Data excerpts =

=====

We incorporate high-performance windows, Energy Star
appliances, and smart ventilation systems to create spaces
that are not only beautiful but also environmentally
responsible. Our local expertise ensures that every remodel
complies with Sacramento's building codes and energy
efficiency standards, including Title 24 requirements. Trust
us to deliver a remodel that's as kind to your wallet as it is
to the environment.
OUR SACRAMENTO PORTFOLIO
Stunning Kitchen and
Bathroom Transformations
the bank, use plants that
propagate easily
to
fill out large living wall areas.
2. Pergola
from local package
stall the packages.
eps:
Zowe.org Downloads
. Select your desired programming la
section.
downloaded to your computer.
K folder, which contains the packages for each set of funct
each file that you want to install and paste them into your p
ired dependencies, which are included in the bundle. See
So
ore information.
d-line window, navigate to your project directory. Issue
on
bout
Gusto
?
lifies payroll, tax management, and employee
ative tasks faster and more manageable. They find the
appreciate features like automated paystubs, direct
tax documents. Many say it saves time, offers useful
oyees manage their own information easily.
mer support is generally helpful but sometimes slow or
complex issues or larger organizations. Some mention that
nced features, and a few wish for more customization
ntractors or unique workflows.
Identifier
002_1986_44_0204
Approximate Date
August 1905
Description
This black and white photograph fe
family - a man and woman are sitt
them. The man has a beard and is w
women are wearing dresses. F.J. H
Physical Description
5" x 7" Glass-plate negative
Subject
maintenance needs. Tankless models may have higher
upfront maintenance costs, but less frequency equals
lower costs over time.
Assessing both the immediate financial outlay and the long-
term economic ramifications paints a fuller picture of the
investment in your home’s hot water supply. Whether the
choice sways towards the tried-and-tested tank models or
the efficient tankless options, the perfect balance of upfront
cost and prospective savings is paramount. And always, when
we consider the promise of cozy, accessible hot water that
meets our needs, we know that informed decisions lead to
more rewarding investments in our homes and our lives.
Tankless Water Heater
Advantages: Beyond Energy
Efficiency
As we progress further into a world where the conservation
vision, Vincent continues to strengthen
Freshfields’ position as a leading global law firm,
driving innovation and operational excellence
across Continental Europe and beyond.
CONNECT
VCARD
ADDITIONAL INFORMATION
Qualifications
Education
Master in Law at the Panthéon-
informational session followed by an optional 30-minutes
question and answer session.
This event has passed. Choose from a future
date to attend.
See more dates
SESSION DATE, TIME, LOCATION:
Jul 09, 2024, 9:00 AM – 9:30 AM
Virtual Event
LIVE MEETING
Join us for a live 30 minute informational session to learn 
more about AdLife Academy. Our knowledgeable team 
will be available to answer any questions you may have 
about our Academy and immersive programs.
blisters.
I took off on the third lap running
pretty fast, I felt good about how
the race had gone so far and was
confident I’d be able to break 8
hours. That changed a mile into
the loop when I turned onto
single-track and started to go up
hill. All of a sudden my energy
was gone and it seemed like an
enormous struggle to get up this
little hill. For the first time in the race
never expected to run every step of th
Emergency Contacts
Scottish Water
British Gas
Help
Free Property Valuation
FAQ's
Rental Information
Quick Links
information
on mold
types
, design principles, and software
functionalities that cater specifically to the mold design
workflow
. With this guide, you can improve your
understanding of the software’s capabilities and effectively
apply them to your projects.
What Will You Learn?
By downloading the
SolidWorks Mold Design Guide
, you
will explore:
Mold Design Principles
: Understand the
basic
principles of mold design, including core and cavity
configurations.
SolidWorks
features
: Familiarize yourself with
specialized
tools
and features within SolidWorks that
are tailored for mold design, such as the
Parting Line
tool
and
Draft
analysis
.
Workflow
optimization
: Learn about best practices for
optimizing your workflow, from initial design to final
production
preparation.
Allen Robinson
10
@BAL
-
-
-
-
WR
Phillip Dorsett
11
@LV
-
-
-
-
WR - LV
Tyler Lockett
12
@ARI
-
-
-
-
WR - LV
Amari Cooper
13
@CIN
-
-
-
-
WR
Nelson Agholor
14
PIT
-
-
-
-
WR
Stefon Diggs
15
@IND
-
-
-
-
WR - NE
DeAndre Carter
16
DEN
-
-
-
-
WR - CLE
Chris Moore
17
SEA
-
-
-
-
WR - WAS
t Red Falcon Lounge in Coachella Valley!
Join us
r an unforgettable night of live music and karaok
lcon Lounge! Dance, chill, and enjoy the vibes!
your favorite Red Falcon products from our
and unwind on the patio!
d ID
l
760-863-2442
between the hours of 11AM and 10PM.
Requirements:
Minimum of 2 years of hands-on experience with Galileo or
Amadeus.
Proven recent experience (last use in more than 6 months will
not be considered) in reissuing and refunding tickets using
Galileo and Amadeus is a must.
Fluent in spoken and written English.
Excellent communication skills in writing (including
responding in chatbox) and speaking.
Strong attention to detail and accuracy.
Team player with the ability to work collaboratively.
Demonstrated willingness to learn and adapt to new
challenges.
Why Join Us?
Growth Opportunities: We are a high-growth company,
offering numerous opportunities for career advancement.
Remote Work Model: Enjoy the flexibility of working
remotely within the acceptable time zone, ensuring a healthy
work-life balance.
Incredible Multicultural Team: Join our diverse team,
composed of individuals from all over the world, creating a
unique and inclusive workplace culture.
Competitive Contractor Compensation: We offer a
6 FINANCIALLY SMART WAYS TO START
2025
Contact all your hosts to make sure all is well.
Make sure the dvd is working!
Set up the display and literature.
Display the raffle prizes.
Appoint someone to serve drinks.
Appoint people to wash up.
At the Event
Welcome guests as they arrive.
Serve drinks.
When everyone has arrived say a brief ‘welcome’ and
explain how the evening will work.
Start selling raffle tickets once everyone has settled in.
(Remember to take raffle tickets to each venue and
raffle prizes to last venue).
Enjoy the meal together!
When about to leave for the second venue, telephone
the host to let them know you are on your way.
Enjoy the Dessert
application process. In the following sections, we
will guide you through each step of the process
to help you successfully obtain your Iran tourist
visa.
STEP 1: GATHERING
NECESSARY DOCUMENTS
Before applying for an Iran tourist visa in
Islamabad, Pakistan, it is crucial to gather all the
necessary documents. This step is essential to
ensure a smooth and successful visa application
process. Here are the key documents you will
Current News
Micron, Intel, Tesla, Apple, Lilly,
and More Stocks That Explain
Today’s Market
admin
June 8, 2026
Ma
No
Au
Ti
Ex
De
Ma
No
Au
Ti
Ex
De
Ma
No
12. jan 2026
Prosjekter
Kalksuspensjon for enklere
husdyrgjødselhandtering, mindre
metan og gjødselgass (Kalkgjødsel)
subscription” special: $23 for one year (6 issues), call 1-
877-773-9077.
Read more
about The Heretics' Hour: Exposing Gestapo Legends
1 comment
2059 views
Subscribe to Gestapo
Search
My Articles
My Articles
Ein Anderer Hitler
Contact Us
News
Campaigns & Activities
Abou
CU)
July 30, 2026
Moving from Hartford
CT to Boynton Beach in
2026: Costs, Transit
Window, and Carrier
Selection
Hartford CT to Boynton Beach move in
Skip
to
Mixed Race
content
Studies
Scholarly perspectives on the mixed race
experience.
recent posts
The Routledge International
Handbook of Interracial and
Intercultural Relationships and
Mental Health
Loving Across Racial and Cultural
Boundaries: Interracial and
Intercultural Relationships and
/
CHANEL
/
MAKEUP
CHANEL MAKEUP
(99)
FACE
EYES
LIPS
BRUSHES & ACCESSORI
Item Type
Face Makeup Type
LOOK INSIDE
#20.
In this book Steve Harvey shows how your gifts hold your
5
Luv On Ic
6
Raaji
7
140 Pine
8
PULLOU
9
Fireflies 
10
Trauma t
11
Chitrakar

=====

Directions for this task =
Among the records above, how many lines carry the string "visa"? Reply with the number alone.

Answer section =
3